If California is any indicator, the coronavirus just might start to rival the Obama presidency as the best marketing campaign in history for firearms.
Gun stores across Los Angeles were besieged by crowds stocking up on firearms and ammunition last week, amid fears that coronavirus will lead to crimes like looting and break-ins, and finally to riots.
Lines were long at stores in Culver City, Inglewood, Burbank and Reseda, with many saying that the crisis has prompted them to buy firearms for the first time in their lives, reports MailOnline.
“When you see all the shelves empty it’s like living in a movie, you can’t believe it,” explained Charles Dawson. “So you start buying more food and then you think what next? I need a gun. Everyone else has got one so I want one. It’s that herd mentality.
“I’ve been trying to get in all week. This line’s been going round the corner all week. So I got here this morning at 6.30am. I was the first one here, because I was determined to get guns.”

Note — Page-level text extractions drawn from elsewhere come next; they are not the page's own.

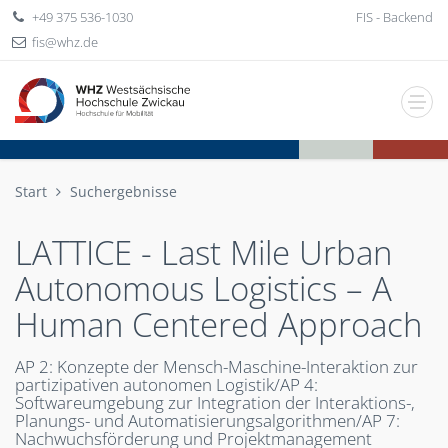
+49 375 536-1030
FIS - Backend
fis
whz
de
Start
Suchergebnisse
LATTICE - Last Mile Urban
Autonomous Logistics – A
Human Centered Approach
AP 2: Konzepte der Mensch-Maschine-Interaktion zur
partizipativen autonomen Logistik/AP 4:
Softwareumgebung zur Integration der Interaktions-,
Planungs- und Automatisierungsalgorithmen/AP 7:
Nachwuchsförderung und Projektmanagement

The hairdresser said all his clients have cancelled in the past 48 hours after the city entered strict isolation rules over the weekend.
“I’m worried that there’s not going to be enough police if people lose their jobs and become desperate to pay the rent,” he said. “If there’s break-ins, the cops can’t be there for everybody so I want to be able to take care of myself.”

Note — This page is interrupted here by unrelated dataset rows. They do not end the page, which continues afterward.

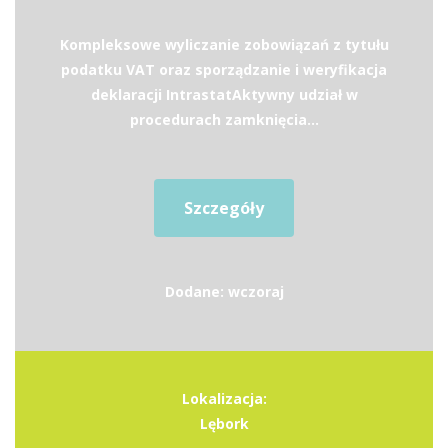
Kompleksowe wyliczanie zobowiązań z tytułu
podatku VAT oraz sporządzanie i weryfikacja
deklaracji IntrastatAktywny udział w
procedurach zamknięcia...
Szczegóły
Dodane: wczoraj
Lokalizacja:
Lębork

COVID-19 has killed nearly 500 and infected more than 35,000 in the U.S., and is driving panic buying around the nation. Canned foods, cleaning products and toiletries are disappearing from store shelves, and now weapons are moving.
Online ammunition store Ammo.com revealed they saw a 700 percent increase in sales from Feb. 23 to March 4 compared to the 11 days before February 23 – the day Italy reported a major outbreak of the coronavirus.
Carla Apodac, 27, said the panic pushed her into taking the plunge and buying a gun.
“I’m here for self-defense, obviously because of the coronavirus. But before that I was already thinking about it. This is just the catalyst that pushed me to do it. I came last Friday but it was full and they told me to come here at 8 a.m.”
Apodac said she was worried that layoffs due to social isolation could lead to desperation and looting.
Many of the customers lining up at stores in LA waited for hours but were turned away by staff after failing to qualify for weapons purchases under California rules, which include background checks. The owner of Burbank Ammo & Guns said wait times at his store were around two hours, and a neighboring store closed after their stock completely sold out in a frantic rush last weekend.